Ultimately, all problems of corporate governance derive from inadequate monitoring of the managers by the shareholders. Corporate boards are supposed to do this. Some are obviously failing.

3 comments:

Anonymous said...

Krugman seems correct when you take salary + bonus + deferred comp + stock-option-gain together as "Executive pay".

The thing I think Klugman was dodging was the fact that Clinton is to blame for a lot of this. An unintended consequence to be sure but...

In response to Executive Pay That Was TOO High...

Options did grow in popularity especially after the 1993 Clinton legislation limiting the deductibility of top executive salary when such salary exceeded $1 million and was not "performance based".

The stock options were thought to be a cool answer because they "aligned" investor interests with executive interests and would only bear fruit if the company did well.

Of course the options offered only upside potential to the executives while shareholders could lose their investment.

Side-effects:
At that time granting options had no effect on company P&L statements or the Balance Sheet.

Backdating of option grants - usually no farther back than the start of the current month but sometimes to any time in the current year (fiscal or calendar).

Structuring options to set below-market strike prices. This was done by inceaseing the "risk" that the option could ever be exercised.

There was also a Qualified Option which the holder could exercise but not owe tax UNTIL the stock thus purchased was sold. (I think these last 2 particular flavors of option were stomped out by the year 1998).

And of course stock options increased the incentive to cook the books to keep the stock price growing.

bncthor said...

Stock option schemes as a means for encouraging CEO and employee performance are a bad idea. Reasonable cash bonuses for corporate managers and employees would accomplish the same goal - improved management and employee performance - and not leave the door to the corporate cash stash open to abuse. And, no problem of how to treat such bonuses for tax purposes would ensue. Unearned rewards, like temptation, must always to be guarded against.

Barry said...

One important, and highly overlooked reason, is the structure of CEO's/Chairman/Boards of Directors. The stockholders get to vote on slates of directors offered by the Chairman and current Board of Directors. A plurality of shares voted wins, so apathy helps the candidates offered by the current Board.

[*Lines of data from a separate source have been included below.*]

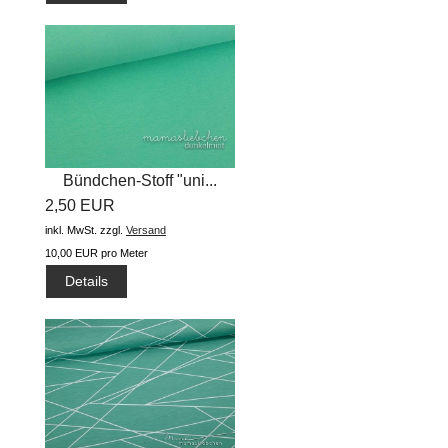
Bündchen-Stoff "uni...
2,50 EUR
inkl. MwSt.
zzgl.
Versand
10,00 EUR pro Meter
Details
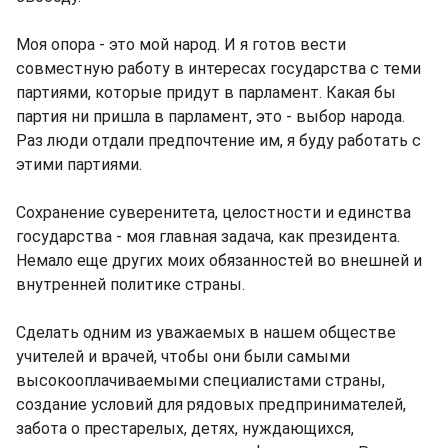
Моя опора - это мой народ. И я готов вести
совместную работу в интересах государства с теми
партиями, которые придут в парламент. Какая бы
партия ни пришла в парламент, это - выбор народа.
Раз люди отдали предпочтение им, я буду работать с
этими партиями.
Сохранение суверенитета, целостности и единства
государства - моя главная задача, как президента.
Немало еще других моих обязанностей во внешней и
внутренней политике страны.
Сделать одним из уважаемых в нашем обществе
учителей и врачей, чтобы они были самыми
высокооплачиваемыми специалистами страны,
создание условий для рядовых предпринимателей,
забота о престарелых, детях, нуждающихся,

Individual stockholders have 0 power; even if they got together with many others, they'd still have 0 power. A coalition holding a majority of shares would still face obstacles such as only one director position up for renewal each year, making changing a majority of the Board a multi-year project. Institutional funds, who hold large chunks of stocks, face similar problems, plus conflicts of interest - many of them would like to run investments (401K's, etc.) for the companies whose shares they hold. With Enron, we saw pretty much a 100% failure of supposedly 'neutral' parties, because they were all co-optable.

Finally, information. The Chairman and Board have the lists of shareholders, and can propagandize them at company expense. Everybody else has to persuade voters on their own nickel.